Una frase (e indovinate? In arabo frase si dice ‘ibāra! La stessa radice di lacrima…) è attraversata dalle lacrime che nel passaggio creano una via, un attraversamento a loro volta, per chi le versa: così risuona al mio orecchio il canto di questa radice. Se ‘abrat, la lacrima, dà vita ad abīr, l’aroma, la fragranza, “il profumo che asciuga le piaghe” come nel verso che ci ha donato la poetessa libanese Joumana Haddad, c’è qualcuno che ha portato le sue lacrime fin sul terreno, assorbendone l’umido conforto.
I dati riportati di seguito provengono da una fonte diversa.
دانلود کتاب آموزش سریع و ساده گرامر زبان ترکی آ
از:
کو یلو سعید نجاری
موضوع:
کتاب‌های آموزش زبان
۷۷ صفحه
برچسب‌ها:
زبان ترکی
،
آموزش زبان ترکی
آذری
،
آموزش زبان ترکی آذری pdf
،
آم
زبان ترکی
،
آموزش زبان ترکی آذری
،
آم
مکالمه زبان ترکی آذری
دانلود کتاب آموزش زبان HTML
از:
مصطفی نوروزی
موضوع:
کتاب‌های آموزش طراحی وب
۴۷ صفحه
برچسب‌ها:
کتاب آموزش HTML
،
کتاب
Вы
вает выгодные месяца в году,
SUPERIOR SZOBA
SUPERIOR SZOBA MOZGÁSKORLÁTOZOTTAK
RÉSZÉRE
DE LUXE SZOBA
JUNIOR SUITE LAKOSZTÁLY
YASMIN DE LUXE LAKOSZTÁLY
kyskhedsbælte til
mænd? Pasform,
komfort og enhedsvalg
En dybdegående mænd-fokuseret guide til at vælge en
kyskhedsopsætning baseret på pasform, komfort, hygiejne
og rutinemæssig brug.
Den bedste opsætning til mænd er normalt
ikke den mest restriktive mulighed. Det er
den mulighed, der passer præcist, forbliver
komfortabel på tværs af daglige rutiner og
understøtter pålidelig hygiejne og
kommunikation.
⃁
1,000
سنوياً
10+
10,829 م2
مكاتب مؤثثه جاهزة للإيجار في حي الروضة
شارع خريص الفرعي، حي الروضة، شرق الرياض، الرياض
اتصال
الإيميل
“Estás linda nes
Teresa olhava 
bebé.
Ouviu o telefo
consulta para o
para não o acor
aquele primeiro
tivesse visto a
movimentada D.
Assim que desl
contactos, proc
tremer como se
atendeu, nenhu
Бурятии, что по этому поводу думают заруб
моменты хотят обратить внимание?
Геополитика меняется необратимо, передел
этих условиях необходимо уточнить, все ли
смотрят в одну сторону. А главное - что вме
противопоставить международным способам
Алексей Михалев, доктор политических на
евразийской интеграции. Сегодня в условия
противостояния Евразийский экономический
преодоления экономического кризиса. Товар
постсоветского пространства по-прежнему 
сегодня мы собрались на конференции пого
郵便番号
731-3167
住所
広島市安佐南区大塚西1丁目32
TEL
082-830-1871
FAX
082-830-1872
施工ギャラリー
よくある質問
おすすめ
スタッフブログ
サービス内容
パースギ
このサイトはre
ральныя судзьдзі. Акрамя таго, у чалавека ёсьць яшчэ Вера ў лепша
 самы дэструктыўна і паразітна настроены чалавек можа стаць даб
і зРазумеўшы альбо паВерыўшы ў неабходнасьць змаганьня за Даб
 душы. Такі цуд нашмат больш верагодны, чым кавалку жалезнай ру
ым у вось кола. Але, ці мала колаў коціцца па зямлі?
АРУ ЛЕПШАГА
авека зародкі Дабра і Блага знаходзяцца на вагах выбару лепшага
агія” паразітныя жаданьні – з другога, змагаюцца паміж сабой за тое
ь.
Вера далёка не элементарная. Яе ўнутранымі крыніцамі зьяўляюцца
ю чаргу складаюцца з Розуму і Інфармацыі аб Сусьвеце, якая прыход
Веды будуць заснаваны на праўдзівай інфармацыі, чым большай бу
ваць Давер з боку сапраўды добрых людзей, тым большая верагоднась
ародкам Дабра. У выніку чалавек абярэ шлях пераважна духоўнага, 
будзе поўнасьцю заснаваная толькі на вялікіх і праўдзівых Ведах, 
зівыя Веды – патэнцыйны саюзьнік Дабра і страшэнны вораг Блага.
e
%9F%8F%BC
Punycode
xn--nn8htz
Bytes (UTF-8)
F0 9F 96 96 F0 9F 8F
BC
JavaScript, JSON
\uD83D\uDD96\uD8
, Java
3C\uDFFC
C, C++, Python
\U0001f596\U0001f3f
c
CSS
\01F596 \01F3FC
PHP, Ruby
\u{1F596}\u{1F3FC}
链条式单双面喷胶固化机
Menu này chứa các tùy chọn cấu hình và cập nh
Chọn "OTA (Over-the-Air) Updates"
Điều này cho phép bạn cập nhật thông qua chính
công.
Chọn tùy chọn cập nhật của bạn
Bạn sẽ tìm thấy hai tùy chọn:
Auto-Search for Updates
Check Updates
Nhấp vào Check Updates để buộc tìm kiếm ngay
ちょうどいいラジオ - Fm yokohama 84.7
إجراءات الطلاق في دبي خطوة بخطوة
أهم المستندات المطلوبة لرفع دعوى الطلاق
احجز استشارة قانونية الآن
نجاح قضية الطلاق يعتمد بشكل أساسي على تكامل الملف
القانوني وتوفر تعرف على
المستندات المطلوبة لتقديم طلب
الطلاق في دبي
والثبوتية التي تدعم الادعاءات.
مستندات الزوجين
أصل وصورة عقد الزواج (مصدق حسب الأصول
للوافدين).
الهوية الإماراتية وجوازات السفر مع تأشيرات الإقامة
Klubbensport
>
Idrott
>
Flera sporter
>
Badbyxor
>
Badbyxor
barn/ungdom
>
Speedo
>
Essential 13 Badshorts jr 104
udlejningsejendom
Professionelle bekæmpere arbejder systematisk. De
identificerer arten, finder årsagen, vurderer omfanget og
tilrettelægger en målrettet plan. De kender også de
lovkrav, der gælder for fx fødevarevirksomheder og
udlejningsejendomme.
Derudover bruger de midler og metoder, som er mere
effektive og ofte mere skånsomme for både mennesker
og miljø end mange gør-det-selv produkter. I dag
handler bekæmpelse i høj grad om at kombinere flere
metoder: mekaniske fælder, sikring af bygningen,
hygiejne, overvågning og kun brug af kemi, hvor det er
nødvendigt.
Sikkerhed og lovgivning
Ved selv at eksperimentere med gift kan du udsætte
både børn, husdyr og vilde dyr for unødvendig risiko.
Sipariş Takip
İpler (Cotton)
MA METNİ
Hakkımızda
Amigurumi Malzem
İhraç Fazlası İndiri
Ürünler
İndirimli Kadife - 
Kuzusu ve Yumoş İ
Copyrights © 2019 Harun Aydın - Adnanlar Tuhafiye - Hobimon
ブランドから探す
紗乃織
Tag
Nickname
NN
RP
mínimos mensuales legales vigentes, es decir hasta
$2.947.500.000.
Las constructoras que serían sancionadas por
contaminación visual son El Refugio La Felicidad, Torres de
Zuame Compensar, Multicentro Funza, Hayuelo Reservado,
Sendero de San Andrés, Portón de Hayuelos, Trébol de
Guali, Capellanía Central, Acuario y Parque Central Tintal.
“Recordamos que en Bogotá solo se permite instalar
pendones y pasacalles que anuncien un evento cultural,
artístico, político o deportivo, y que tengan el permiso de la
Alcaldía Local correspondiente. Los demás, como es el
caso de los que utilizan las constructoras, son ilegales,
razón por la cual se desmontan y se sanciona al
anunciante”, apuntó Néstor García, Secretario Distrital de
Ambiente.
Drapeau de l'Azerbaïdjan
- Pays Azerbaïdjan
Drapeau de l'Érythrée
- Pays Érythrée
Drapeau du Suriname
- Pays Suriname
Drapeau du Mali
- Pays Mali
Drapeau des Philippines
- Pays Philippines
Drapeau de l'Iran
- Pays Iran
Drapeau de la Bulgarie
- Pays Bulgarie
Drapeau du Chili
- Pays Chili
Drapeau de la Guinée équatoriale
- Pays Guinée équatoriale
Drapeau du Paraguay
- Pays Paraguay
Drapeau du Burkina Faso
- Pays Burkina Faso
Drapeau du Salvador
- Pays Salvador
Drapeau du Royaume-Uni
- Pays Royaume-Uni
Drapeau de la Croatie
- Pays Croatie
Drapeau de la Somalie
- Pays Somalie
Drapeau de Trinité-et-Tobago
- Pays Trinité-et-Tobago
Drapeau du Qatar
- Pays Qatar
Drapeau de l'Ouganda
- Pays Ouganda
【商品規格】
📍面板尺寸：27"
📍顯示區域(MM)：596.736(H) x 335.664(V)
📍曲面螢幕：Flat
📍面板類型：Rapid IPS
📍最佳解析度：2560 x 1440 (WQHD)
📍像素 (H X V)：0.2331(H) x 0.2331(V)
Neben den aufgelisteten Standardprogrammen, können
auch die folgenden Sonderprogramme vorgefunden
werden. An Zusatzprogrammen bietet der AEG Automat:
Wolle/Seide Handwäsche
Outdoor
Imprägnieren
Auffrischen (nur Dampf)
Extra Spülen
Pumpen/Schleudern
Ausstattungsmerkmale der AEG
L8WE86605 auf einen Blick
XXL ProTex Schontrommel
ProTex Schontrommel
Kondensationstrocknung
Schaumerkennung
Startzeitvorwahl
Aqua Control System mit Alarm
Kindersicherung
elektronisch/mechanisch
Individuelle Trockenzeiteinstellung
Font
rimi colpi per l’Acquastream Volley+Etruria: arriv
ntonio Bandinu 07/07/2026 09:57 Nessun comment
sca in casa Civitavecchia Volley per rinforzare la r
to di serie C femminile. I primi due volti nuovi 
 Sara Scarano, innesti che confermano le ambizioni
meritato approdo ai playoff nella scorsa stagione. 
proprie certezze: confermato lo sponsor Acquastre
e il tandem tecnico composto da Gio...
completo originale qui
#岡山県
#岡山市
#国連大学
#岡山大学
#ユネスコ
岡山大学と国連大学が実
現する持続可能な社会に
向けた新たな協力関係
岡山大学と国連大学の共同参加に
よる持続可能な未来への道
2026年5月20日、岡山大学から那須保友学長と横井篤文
Parlo di Abu Qais, uno dei protagonisti cui Ghassan Kanafani ha dato voce nel suo Rijāl fi ash-Shams (Uomini sotto il sole).

Nella splendida traduzione di Isabella Camera d’Afflitto, Abu Qais ricorda quando si presentò dall’uomo che si occupava di far arrivare illegalmente le persone in Kuwait: “Poi le sentì, calde, che gli riempivano gli angoli degli occhi e stavano per cadere … Voleva dire qualcosa, ma non ci riuscì. Si sentì tutta la testa piena di lacrime, che sgorgavano dall’interno, così girò su se stesso e si precipitò in strada. E là le persone cominciarono ad annebbiarsi dietro il velo di quel pianto, l’orizzonte del giorno e il cielo si congiunsero, e tutto, attorno, fu uno spoglio bagliore bianco senza fine.” Finché il pianto e la fragranza divennero una cosa sola: “Tornò sui suoi passi e si gettò col petto contro la terra umida, che subito cominciò di nuovo a pulsare sotto di lui … e il profumo di quella terra gli saliva al naso e si riversava nelle sue arterie come un diluvio”.